Insights de um bom negociador
Para Filipe, um bom negociador precisa ter escuta ativa. Isso quer dizer que não basta apenas se dispor a ouvir o que o outro lado tem a dizer. É preciso também demonstrar interesse em uma solução que resolva os problemas apresentados do outro lado da mesa de negociação.
"Não basta só escutar. É preciso entender qual é a preocupação por trás do que está sendo verbalizado. Assim, o negociador pode chegar a soluções criativas"
"Dando um exemplo anedótico, vamos supor que eu quero fazer um suco de laranja e você quer fazer um bolo de laranja. Nós estamos brigando pela mesma laranja. Mas, se você para e escuta a outra parte para procurar saber qual é a preocupação por trás daquela posição, você vê que ela não precisa da laranja toda. Cada um pode usar uma parte", exemplifica Filipe.
Ainda de acordo com o estudante, quando escuta de forma ativa o que o outro lado carrega enquanto a preocupação por trás daquilo é verbalizado, o negociador consegue chegar a propostas e soluções criativas que atendam ambas as partes.
Futuro nas negociações
Quando questionado sobre seus planos para o futuro, Filipe revela que tem, sim, interesse em explorar as negociações como carreira. Ele conta que, desde o começo do curso, tem despertado interesse em trabalhar no mundo corporativo, mais até do que carreiras mais tradicionais do Direito ligadas ao Poder Judiciário.
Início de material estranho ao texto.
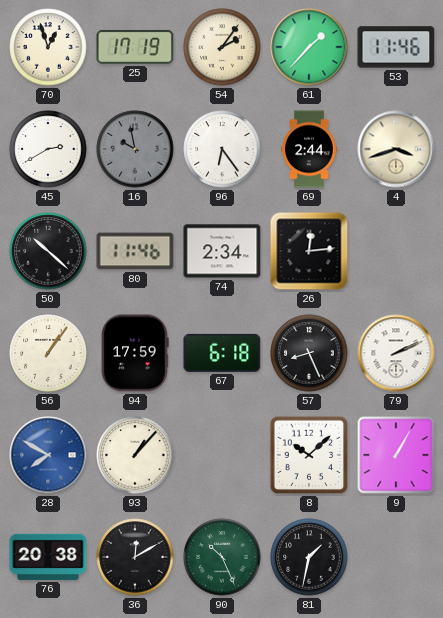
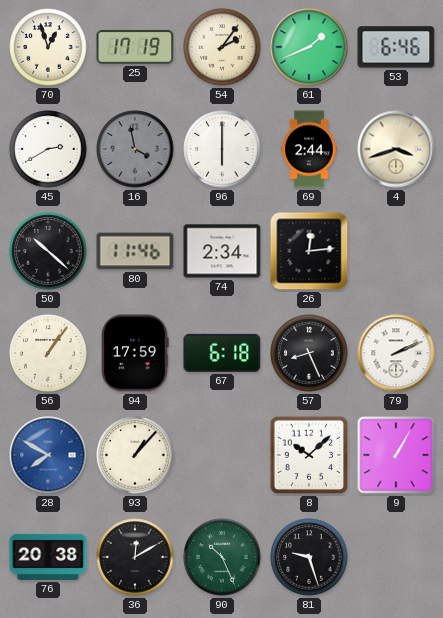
61: 1:37 -> 1:41
53: 11:46 -> 6:46
16: 9:58 -> 3:58
96: 6:24 -> 6:00
81: 1:32 -> 9:27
"Eu me vejo mais em um contexto corporativo. Até advogados costumam subir na carreira e ir para esse ambiente de negócios. Mas eu ainda sou novo. Estou no 3º período e tenho 19 anos. Mesmo se, no futuro, eu decidir por carreiras mais tradicionais, a negociação ainda será um diferencial", afirma.
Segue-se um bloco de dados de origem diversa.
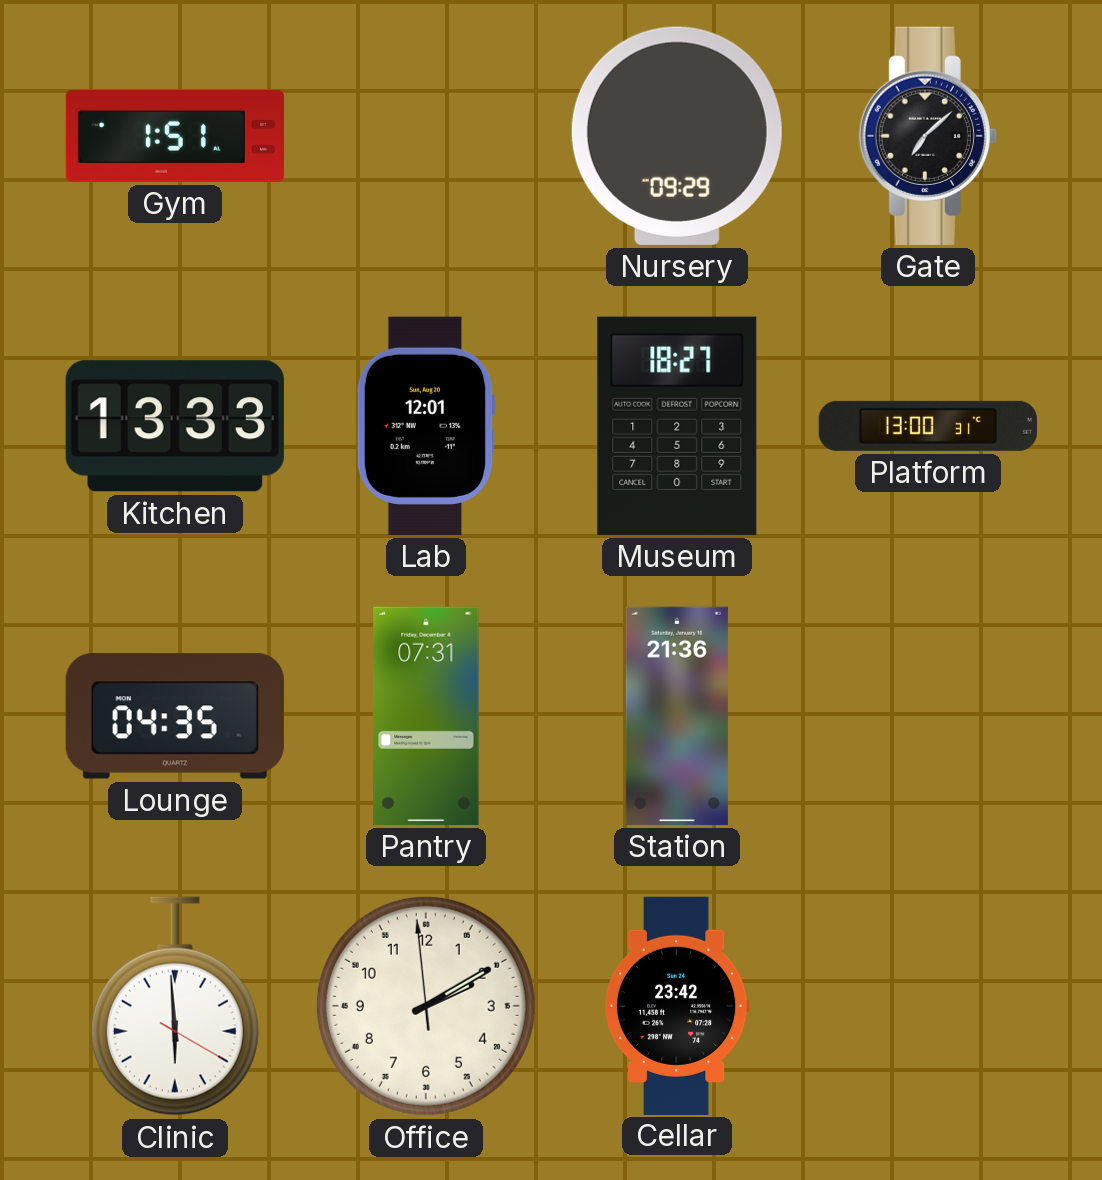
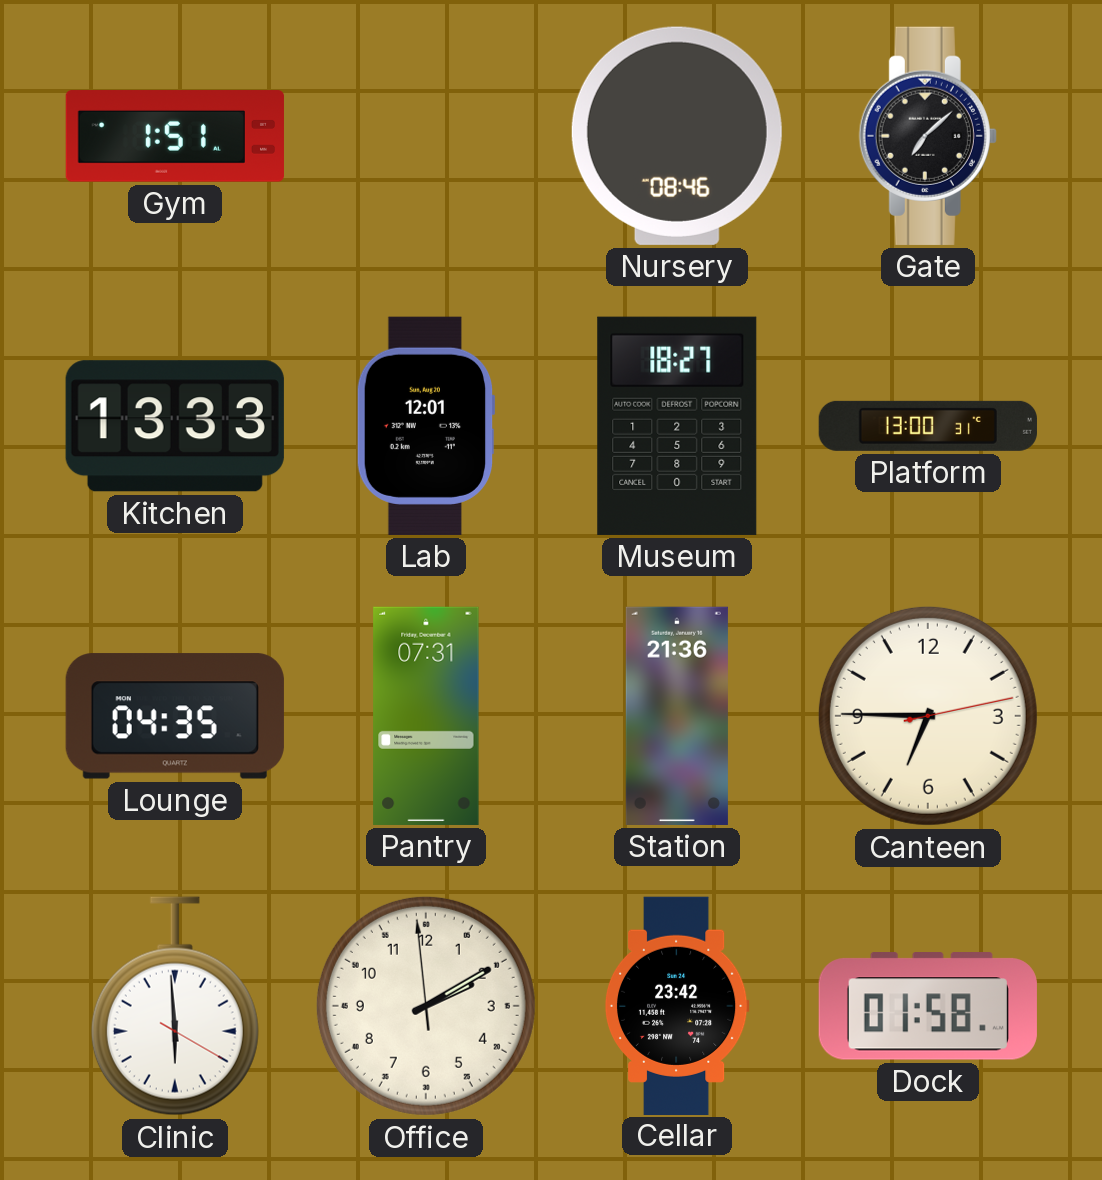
Nursery: 09:29 -> 08:46
Canteen: none -> 6:45
Dock: none -> 01:58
Além da vitória no Meeting de Negociação, Filipe ganhou um curso na prestigiada Universidade de Harvard e conquistou a oportunidade de representar o Brasil na International Negotiation Competition, etapa internacional da competição de negociação. A disputa acontece em um país diferente a cada ano. Em 2024, vai ser realizada no Brasil, em Manaus, capital do Amazonas.
Lembra do Filipe?
Não é a primeira vez que Filipe Pedra aparece por aqui. Em janeiro do ano passado, outra conquista do jovem foi notícia em A Gazeta: ele foi aprovado em um dos vestibulares mais concorridos do país, para o curso de Direito na USP em segundo lugar, em uma corrida com mais de 8 mil candidatos.
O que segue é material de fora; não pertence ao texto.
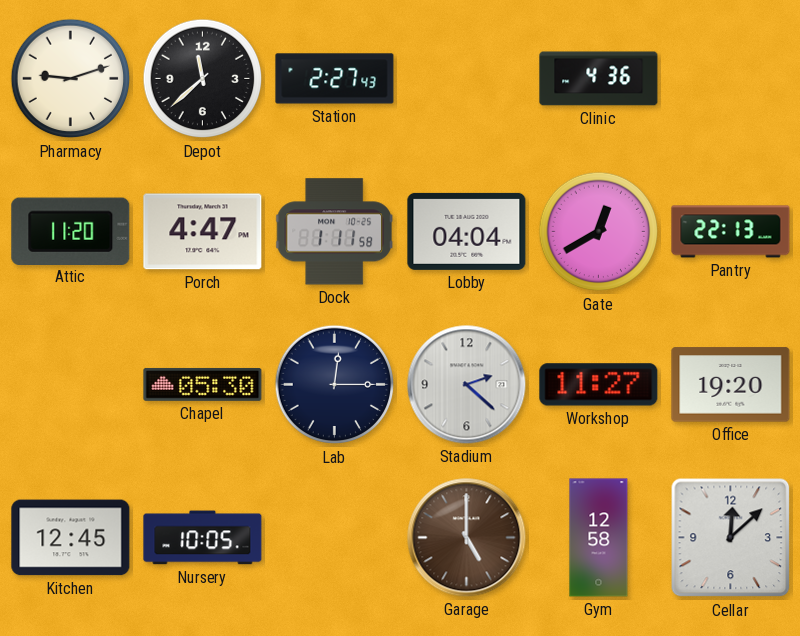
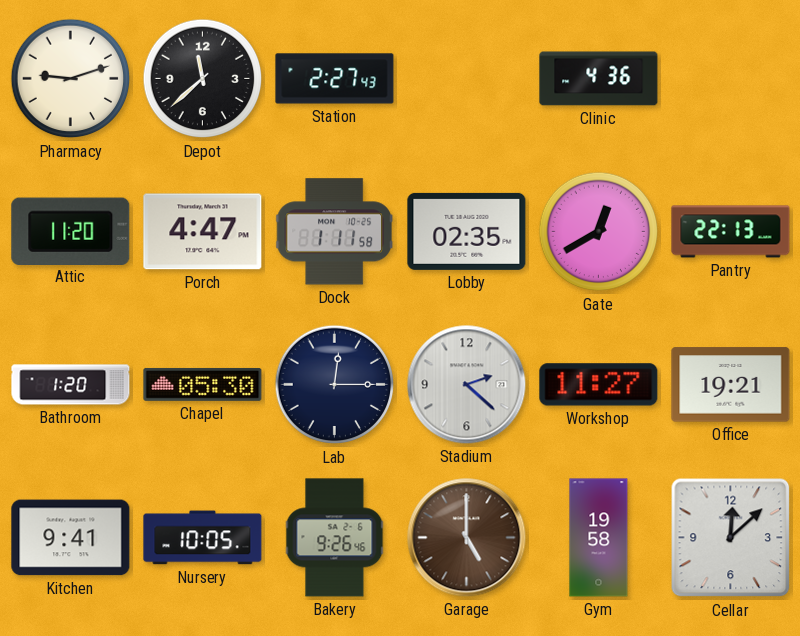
Lobby: 04:04 -> 02:35
Bathroom: none -> 1:20
Office: 19:20 -> 19:21
Kitchen: 12:45 -> 9:41
Bakery: none -> 9:26
Gym: 12:58 -> 19:58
Na época, ele contou que não recorreu a cursinho pré-vestibular, mas sim a conteúdo disponibilizado gratuitamente na internet para estudar. “Eu tinha confiança pois me preparei. Mas em nenhum momento pensei que poderia ser em segundo lugar. Sabia que se tratava de um vestibular muito difícil. Tinha incertezas", disse ele, no início do ano passado.